Mark Smith’s “Emerging” is an iconic sculpture that shoves your mind off the tracks of mundane thinking, especially when you see it in person.
Standing from a Pan-African stage and looking out to the world, it brings to mind two things
One: The revolutions that begin and end prematurely in African countries that have spent 30 to 70 years trying to build a nation with a common identity. One is Kenya’s Gen Z revolution that blasted on to the global stage on June 25, 2024 and left a lasting imprint like a comet’s trail. It is not that these refreshing revolutions die out, but that the spirit of that uprising sips underground to emerge later as a new front. The challenge is to sustain this spirit, keep its fire burning, enrich its intellectual inquiry, strengthen its members’ backbone as a generation that will end up leading that country into new reform.

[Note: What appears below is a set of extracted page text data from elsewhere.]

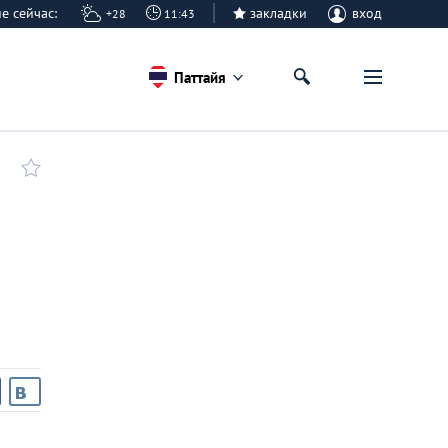
айе сейчас:
закладки
вход
+28
11:43
Паттайя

Two: The reminder of the shocking scourge of homelessness in cities of rich and powerful economies. Walking through downtown Atlanta shocks you. You see the opulence of sleek skyscrapers and expensive hotels and right around the corner are hidden alleys of homeless humanity is near-decaying states of unwashed lives. They wake up hollow, hungry and angry and throwing an occasional fight with a fellow homeless person; they spend the day wondering or sleeping around waiting for a chariot to swing down low from the top-most floors of capitalism’s skyscrapers; but mostly, they stare at the world, hollow, forgotten, as the lies are woven over and over again about the richest nation in the world where the American dream happens to the least of us. Smith’s Emergence reminds you that there are those who never could go beyond lifting their heads above the gutters. That is a systemic failure.

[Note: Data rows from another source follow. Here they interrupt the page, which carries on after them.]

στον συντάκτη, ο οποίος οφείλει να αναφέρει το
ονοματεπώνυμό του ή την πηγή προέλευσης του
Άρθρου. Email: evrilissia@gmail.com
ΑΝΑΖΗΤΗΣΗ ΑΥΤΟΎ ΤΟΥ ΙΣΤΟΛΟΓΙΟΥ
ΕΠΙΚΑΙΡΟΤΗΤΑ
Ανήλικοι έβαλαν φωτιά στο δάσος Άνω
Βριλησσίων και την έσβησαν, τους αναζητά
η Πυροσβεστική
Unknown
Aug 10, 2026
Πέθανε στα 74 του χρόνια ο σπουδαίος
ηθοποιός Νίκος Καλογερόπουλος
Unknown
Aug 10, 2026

When the sun shines on that work of art and hope comes flooding back in, you realize that much like this sculpture, a young generation in African countries is emerging– downloading itself into its own light, connecting their daily pain to the inhumanity inherent in extreme capitalism. At its core, at its apex of insane success for a shockingly few, capitalism is an unloving system, cold and uncaring. This generation dubbed Gen Z has had enough.

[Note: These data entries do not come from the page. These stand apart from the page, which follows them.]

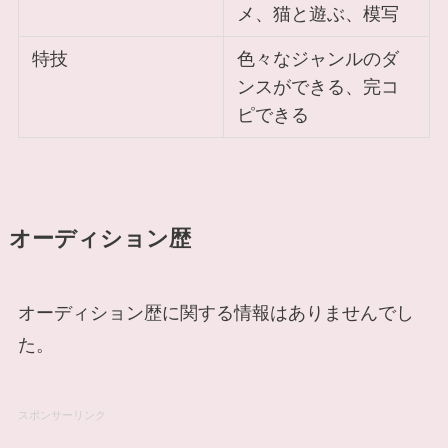
メ、猫と遊ぶ、模写
特技
色々なジャンルのダ
ンスができる、完コ
ピできる
オーディション歴
オーディション歴に関する情報はありませんでし
た。
スポンサーリンク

Much like this sculpture’s silent presence, a silent suffering in Africa’s nations replicates the same suffering of those vomited out by the flames of a flawed economic system in Atlanta. The despondent faces of homeless people living and defecating right beneath the glitter of the city’s skyscrapers is shocking. This stench of living at the point where the shoe meets the pavement exists in every nation that thrives on the freedoms and cruelty of capitalism; unless that nation has mastered the application of social programs that act as antidote to capitalism’s extreme.
Unfortunately, a fall from an opulent office in the sky is not uncommon. Some of those dragging putrid blankets were once CEOs in those buildings. Some of them have made it back on to wealthy lifestyles because they had social programs that fed them at their lowest point. Civilization only makes sense when human dignity is deliberately calculated into our systems of governance.